We got around on Switzerland’s excellent train system. If you’re visiting it’s worth checking out the various passes that the railways offer before you arrive as some can only be purchased outside the country. I purchased a half-price travelcard (around 100 Australian dollars) which gave 50% off every trip I made (including the regional railways and cable cars). See Swiss Railways information for international visitors.

The Adventure in the Mountains guide (pdf) can be found here – note: 16 meg

Three walks in Switzerland: 2. Kleine Scheidegg / Mannlichen / Alpiglen

The Eiger viewed from the path to Mannlichen

We started this walk from Kleine Scheidegg having visited Jungfraujoch (“Top of Europe”) in the morning. The trip to Jungfraujoch, while certainly a bit of a tourist trap, is nevertheless well worth doing. You travel by train from Kleine Scheidegg, climbing steeply before entering the Eiger itself, where the tunnel carves through to reach Jungfraujoch, between Monch and Jungfrau, at some 3454m elevation. The tunnel is an engineering marvel having been built long before modern tunneling machinery was available. The views from the observation tower are magnificent, and you can leave the tower for a short walk out on the mountain range itself. The complex also features an ice gallery which is worth a visit along with the usual souvenir shops and even on our visit an Indian restaurant (“Bollywood”).

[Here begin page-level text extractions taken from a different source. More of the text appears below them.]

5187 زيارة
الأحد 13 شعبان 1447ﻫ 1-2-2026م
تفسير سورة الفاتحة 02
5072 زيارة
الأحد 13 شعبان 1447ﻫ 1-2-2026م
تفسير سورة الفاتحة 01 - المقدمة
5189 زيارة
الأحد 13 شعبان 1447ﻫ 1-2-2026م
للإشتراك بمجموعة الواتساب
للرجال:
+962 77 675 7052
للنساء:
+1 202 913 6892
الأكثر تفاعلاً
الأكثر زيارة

Observatory - Jungfraujoch A view from Jungfraujoch Train to Jungfraujoch

The walk follows a well made and flat path from Kleine Scheidegg to Mannlichen and provides excellent views of the impressive north face of the Eiger. From Kleine Scheidegg the path (no. 33 on the Jungfrau region hiking map – see note below) proceeds north-east, sidling around Tschuggen on the left and then curling northwards to reach Mannlichen. This part of the trail was very easy to follow with an excellent prepared path the whole way which was only occasionally obstructed with snow. Views across to the Eiger and down into the Grindelwald valley are superb. This section of the walk is officially timed at 1’20” but took us only an hour or so.

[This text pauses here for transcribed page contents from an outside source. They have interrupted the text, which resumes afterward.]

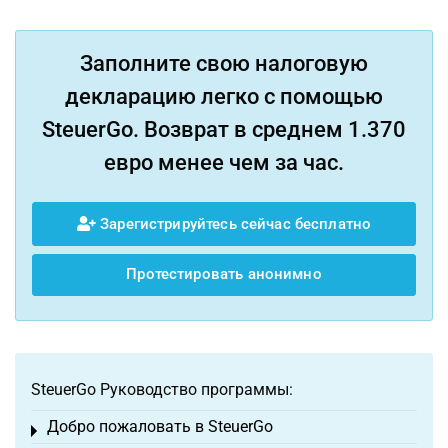
Заполните свою налоговую
декларацию легко с помощью
SteuerGo. Возврат в среднем 1.370
евро менее чем за час.
Зарегистрируйтесь сейчас бесплатно
Протестировать анонимно
SteuerGo Руководство программы:
Добро пожаловать в SteuerGo
Toggle menu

At Mannlichen you could take a cable car down to Grund in season (we were too early in the year and the cable car was closed), but a better option for walkers is to continue by foot. There are several possibilities; we chose to walk down to Alpiglen and then caught the train back to Grindelwald. This path (no. 35) descends over a grassed area and then passes through a very attractive wooded section before continuing on a well made path that turns east to cross over the rail line below the Eiger’s north face. The path continues following the line on the south side before reaching Alpiglen station (you could continue to walk from here down into Grund if you were feeling energetic). This section took us a couple of hours, with a brief storm blowing over during the descent and adding a bit more interest. Definitely another A+ walk.

All in all then, an excellent day, and I can recommend combining a visit to Jungfraujoch in the morning with a walk in the afternoon.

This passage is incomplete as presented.